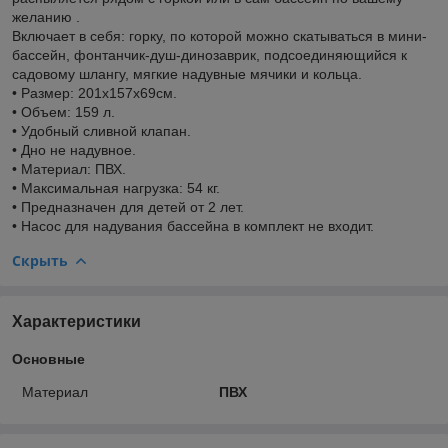
желанию .
Включает в себя: горку, по которой можно скатываться в мини-
бассейн, фонтанчик-душ-динозаврик, подсоединяющийся к
садовому шлангу, мягкие надувные мячики и кольца.
• Размер: 201х157х69см.
• Объем: 159 л.
• Удобный сливной клапан.
• Дно не надувное.
• Материал: ПВХ.
• Максимальная нагрузка: 54 кг.
• Предназначен для детей от 2 лет.
• Насос для надувания бассейна в комплект не входит.
Скрыть
Характеристики
Основные
Материал
ПВХ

+++

| Prompt |
Please transcribe exactly the line containing "Удобный сливной клапан." and every line after it through the end of the records, and nothing else.

| Solved exercise |
• Удобный сливной клапан.
• Дно не надувное.
• Материал: ПВХ.
• Максимальная нагрузка: 54 кг.
• Предназначен для детей от 2 лет.
• Насос для надувания бассейна в комплект не входит.
Скрыть
Характеристики
Основные
Материал
ПВХ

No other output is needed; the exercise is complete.